Lansing, MI–Gov. Gretchen Whitmer announced Nov. 18 the re-opening of high schools and indoor entertainment venues that had been closed due to the COVID-19 pandemic.
Schools and businesses like movie theaters, casinos and bowling alleys will be allowed to re-open starting Dec. 21.
Businesses will be required to limit occupancy to 20% of limits set by a fire marshal with total capacity limited to no more than 100 individuals in any one space.
The businesses will not be allowed to sell food or drinks on the premises.
Colleges and universities will be allowed to resume in-person classes, but Whitmer said she asked them to delay the start of in person classes until Jan. 19 and dorm move-ins until Jan. 16, and most have agreed.

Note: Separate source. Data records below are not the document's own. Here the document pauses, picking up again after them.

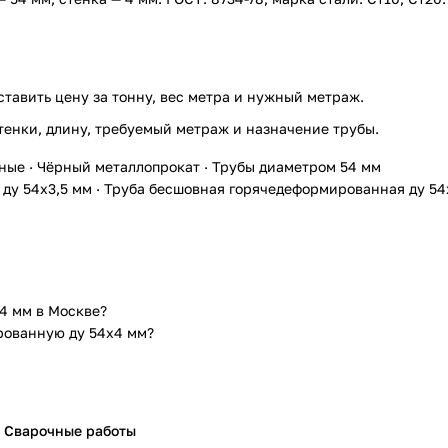
ставить цену за тонну, вес метра и нужный метраж.
тенки, длину, требуемый метраж и назначение трубы.
ные
·
Чёрный металлопрокат
·
Трубы диаметром 54 мм
ду 54х3,5 мм
·
Труба бесшовная горячедеформированная ду 54
4 мм в Москве?
рованную ду 54х4 мм?
Сварочные работы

Other businesses, like water parks and indoor restaurant dining rooms, will remain closed.
“These past few weeks, Michiganders across the state stepped up and did their part to slow the spread of COVID-19, and because of our collective hard work, we are now able to begin the steps to carefully lift some of the protocols we have in place,” said Whitmer. “I am encouraged by the progress we have made since early November, and will continue to monitor the data closely during and after the holidays.”
The new order expires Jan. 15, but Whitmer said restrictions may be lifted sooner if significant progress is made with the state’s COVID-19 numbers.
Michigan had previously pointed to three metrics they will look at when making decisions about restrictions, including hospital capacity, overall case rates and test positivity rates.
Hospitals have seen the percentage of their capacity dedicated to COVID-19 patients decline for 13 days. Overall case rates have declined for 27 days. And the test positivity rate has declined for 11 days.
“Michiganders should be proud: we have made incredible progress over the last month. But we could easily lose that progress and endanger our hospitals again over the next two weeks,” said Michigan Department of Health and Human Services Director Robert Gordon. “At Thanksgiving, most Michiganders sacrificed and avoided family get-togethers. We need to do the same thing this holiday season. Then we can re-engage more activities sooner and more safely.”
The Michigan Supreme Court ruled in October that a 1945 state law from which Whitmer’s previous executive orders had drawn their power was unconstitutional.
Democrats flipped party control of the Michigan Supreme Court in the Nov. 3 election, taking a 4-3 majority that begins in January.
The MDHHS orders draw authority from a separate law that was not at question in that lawsuit.
Michigan had 450,776 total confirmed cases of COVID-19 in the state as of Thursday, and 11,208 people have died from the virus.
Of the confirmed cases, 17,174 are in Genesee County, and 500 people in the county have died from the virus.